A los desafíos históricos del Poder Judicial se le suman ahora graves problemas propios de la coyuntura: una cantidad alarmante de cargos vacantes, la caída -sin resolución alguna- de decenas de procesos disciplinarios, las acefalías en las cabezas del sistema judicial, las dificultades para que el Consejo de la Magistratura sesione, son sólo algunos de esos emergentes.
Estamos ante una situación desesperante que requiere una gran responsabilidad por parte de todos los sectores, para desbloquear las discusiones y acuerdos a los que deben llegar las y los actores judiciales y de la política partidaria, para poner nuevamente en funcionamiento nuestro sistema institucional, al menos en lo que al Poder Judicial respecta.
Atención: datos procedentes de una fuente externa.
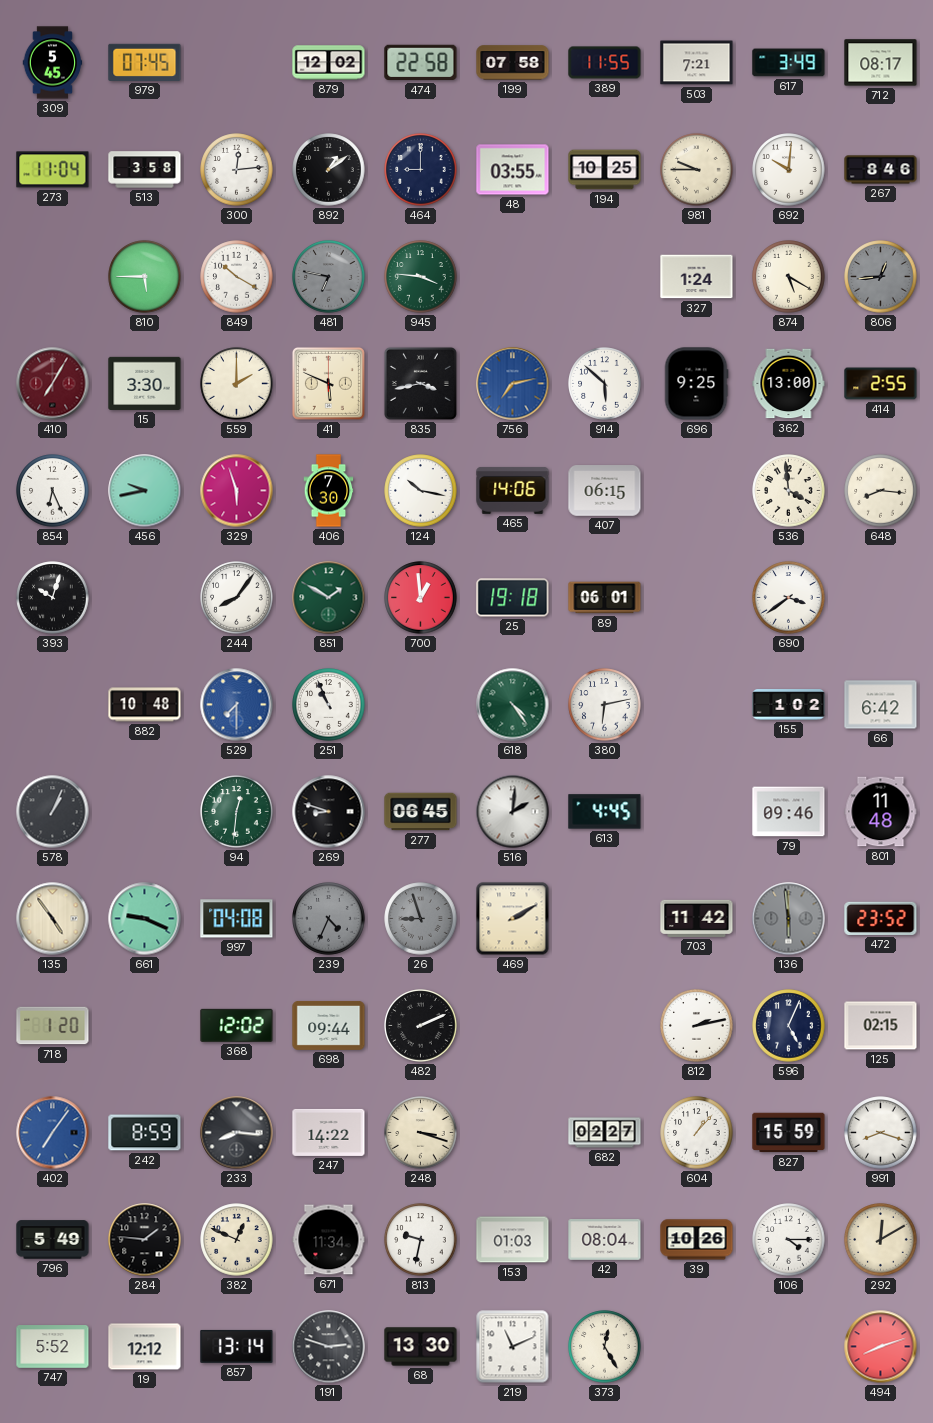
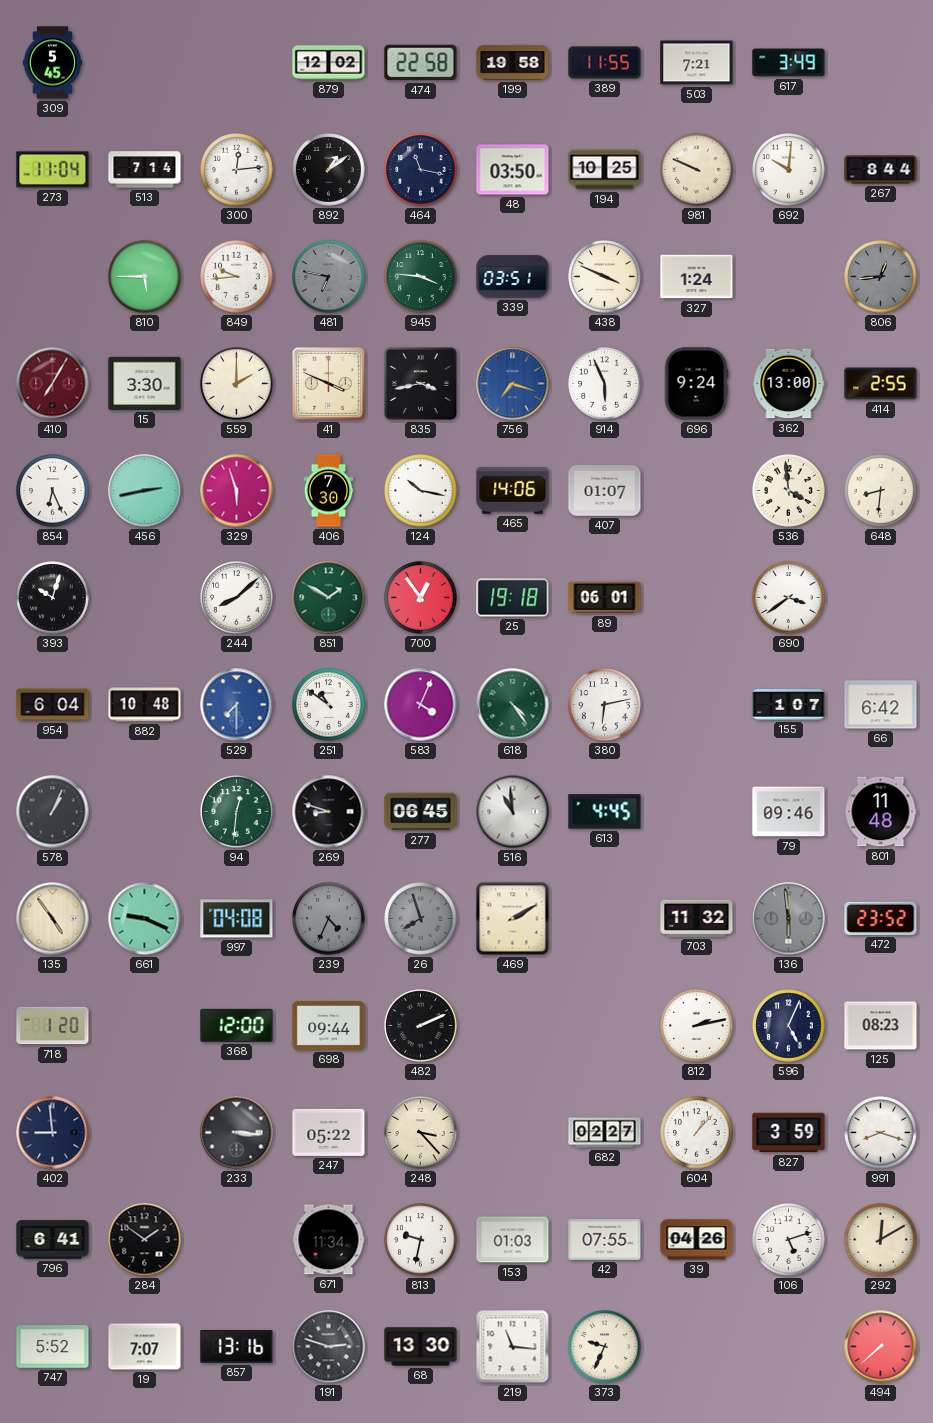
979: 07:45 -> none
199: 07:58 -> 19:58
712: 08:17 -> none
513: 3:58 -> 7:14
464: 9:00 -> 11:17
48: 03:55 -> 03:50
981: 9:45 -> 9:49
267: 8:46 -> 8:44
849: 10:20 -> 9:44
339: none -> 03:51
438: none -> 3:49
874: 5:20 -> none
41: 5:49 -> 3:49
756: 7:13 -> 7:18
914: 5:52 -> 5:56
696: 9:25 -> 9:24
456: 9:43 -> 2:43
407: 06:15 -> 01:07
648: 8:16 -> 8:31
244: 8:06 -> 8:08
700: 12:59 -> 12:54
954: none -> 6:04
251: 10:56 -> 10:51
583: none -> 4:04
155: 1:02 -> 1:07
516: 2:01 -> 10:59
26: 8:57 -> 7:57
703: 11:42 -> 11:32
368: 12:02 -> 12:00
125: 02:15 -> 08:23
402: 7:06 -> 8:59
402 dial: blue -> navy
242: 8:59 -> none
233: 8:16 -> 3:16
247: 14:22 -> 05:22
248: 3:18 -> 3:23
827: 15:59 -> 3:59
796: 5:49 -> 6:41
284: 1:46 -> 1:51
382: 12:49 -> none
42: 08:04 -> 07:55
39: 10:26 -> 04:26
106: 4:15 -> 5:12
19: 12:12 -> 7:07
857: 13:14 -> 13:16
219: 11:11 -> 11:16
373: 12:25 -> 9:34
494: 8:12 -> 7:38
No hacerlo pronto, nos llevará a profundizar gravemente una crisis que ya es intolerable.
En definitiva, se trata de poder volver a discutir seriamente sobre los problemas del Poder Judicial. Las reformas necesarias no son en absoluto misteriosas. Una discusión abierta y sensata debería dar lugar, sin demasiada complejidad, a una hoja de ruta que, al menos desde el punto de vista técnico, reúna altos niveles de consenso. Ahora bien, es necesario también reconocer que, desde el punto de vista político, encontrar un camino que no caiga en la tentación del status quo ni en un intento de sometimiento, lamentablemente sigue siendo una búsqueda muy compleja.
*Sebastián Pilo es abogado y co-director ejecutivo de la Asociación Civil por la Igualdad y la Justicia (ACIJ).